Anchor Free the operators of Hotspot Shield and Witopia are a giant data mining and marketing company. Of course they want you to do away with your nice secure WPA with pre-shared keys and let all of your users authenticate through them.
A quote from their standard press release:
About AnchorFree
AnchorFree, the largest Hotspot media network, is a new marketing channel for brand and direct response marketers to deliver interactive, timely and targeted advertisements to laptop and mobile device users when they are away from the home or office. The AnchorFree network connects advertisers with millions of consumers in a captive, persistent manner that is highly measurable and geo-targeted to these users’ exact locations.
Great stuff if you don’t care about your privacy.
While I disgree with WPA-PSK being more secure than WPA-Enterprise at an organizational level (home is fine but it doesn’t scale), thanks for the comment! Good to know about WiTopia and company. Their personal VPN service is likely still more secure than unencrypted wireless in public locations (having marketing stats collected about you is better than some wifi attacks in my opinion!), but there are other providers out there as well. I do think I’ll keep my low-cost (although a bit complex) WPA-Enterprise setup that’s done all in-house! I do see the draw for outsourcing it though, it’s not the easiest stuff to set up if you don’t already know how.

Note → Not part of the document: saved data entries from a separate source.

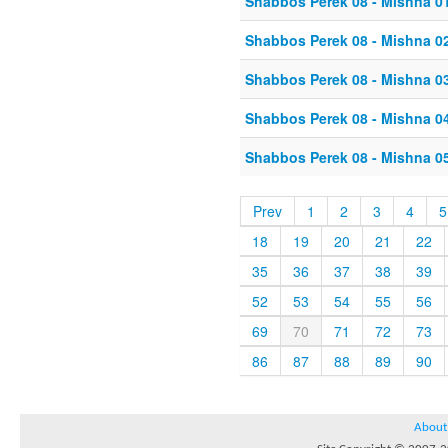
Shabbos Perek 08 - Mishna 0
Shabbos Perek 08 - Mishna 0
Shabbos Perek 08 - Mishna 0
Shabbos Perek 08 - Mishna 0
Shabbos Perek 08 - Mishna 0
Prev
1
2
3
4
5
18
19
20
21
22
35
36
37
38
39
52
53
54
55
56
69
70
71
72
73
86
87
88
89
90
About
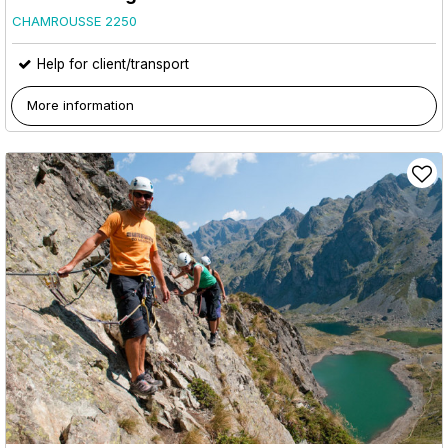
CHAMROUSSE 2250
Help for client/transport
More information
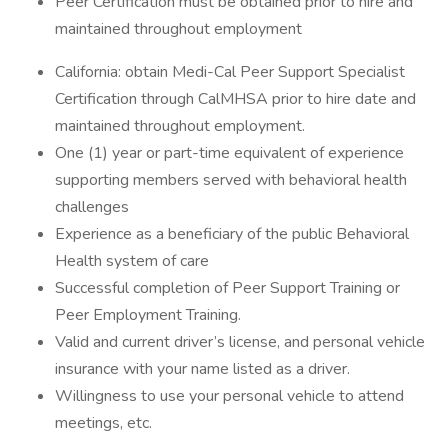
Peer Certification must be obtained prior to hire and
maintained throughout employment
California: obtain Medi-Cal Peer Support Specialist
Certification through CalMHSA prior to hire date and
maintained throughout employment.
One (1) year or part-time equivalent of experience
supporting members served with behavioral health
challenges
Experience as a beneficiary of the public Behavioral
Health system of care
Successful completion of Peer Support Training or
Peer Employment Training.
Valid and current driver’s license, and personal vehicle
insurance with your name listed as a driver.
Willingness to use your personal vehicle to attend
meetings, etc.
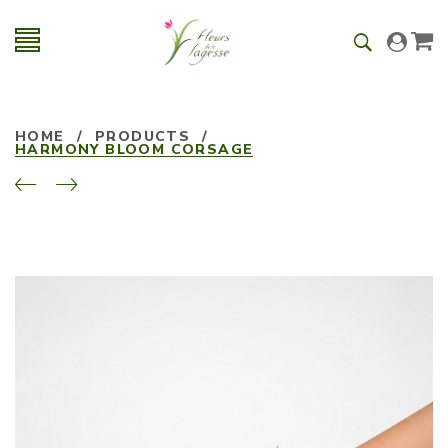
HOME
/
PRODUCTS
/
HARMONY BLOOM CORSAGE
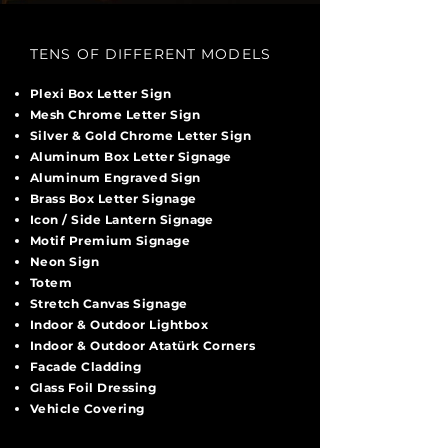
TENS OF DIFFERENT MODELS
Plexi Box Letter Sign
Mesh Chrome Letter Sign
Silver & Gold Chrome Letter Sign
Aluminum Box Letter Signage
Aluminum Engraved Sign
Brass Box Letter Signage
Icon / Side Lantern Signage
Motif Premium Signage
Neon Sign
Totem
Stretch Canvas Signage
Indoor & Outdoor Lightbox
Indoor & Outdoor Atatürk Corners
Facade Cladding
Glass Foil Dressing
Vehicle Covering
sds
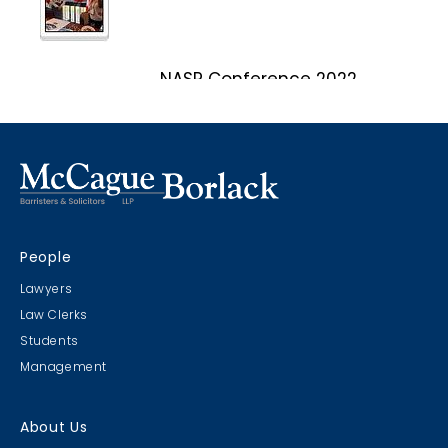
NASP Conference 2022
Marco Island, Florida
CRIMS CLC Cruise 2022
People
RIMS - CLC Cruise 2022
Lawyers
Law Clerks
Students
Management
Christmas Party 2019
About Us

There’s a Firefox Plugin called Customize Google that keeps your GMail session over SSL the whole time. http://www.customizegoogle.com/
I tell my clients that anything they do online where there isn’t a padlock ($browser_specific_padlock_location) that whatever they are doing could be intercepted, spoofed, etc. This is not just the case with public WiFi, even though that is a big place for it to happen.
With the new wireless configuration at http://UBCafe.com, we employ NoCat Splash to display a warning (http://wireless.ubcafe.org/splash.html) to all of our users letting them know that this is an unencrypted connection and that their traffic can be seen by anyone on the system.
Personally, I’d recommend the following to anyone who uses the internet a lot (in general):
Install patches
Get Identity Theft Protection
Use a Firewall
Watch the Address Bar
Other than that, don’t worry about it too much…
@Karl
Dude, the whole point of witopia’s (https://www.witopia.net) VPN service is to mask your IP address and encrypt your traffic so you have online privacy. Beyond it being listed on their terms, I know it’s been mentioned in the press how they keep no info on your browsing, etc. They don’t market anything or look at/sell your info. Again, that’s the whole point!
AnchorFree likely does skim your info on some level because they target ads (like you mention) to pay for service, where witopia serves no ads, but charges like 40 ducats a year. I’ll pay the money for witopia and total privacy, but I see where anchorfree is a good solution for many too. That’s personal preference but, they are very different approaches.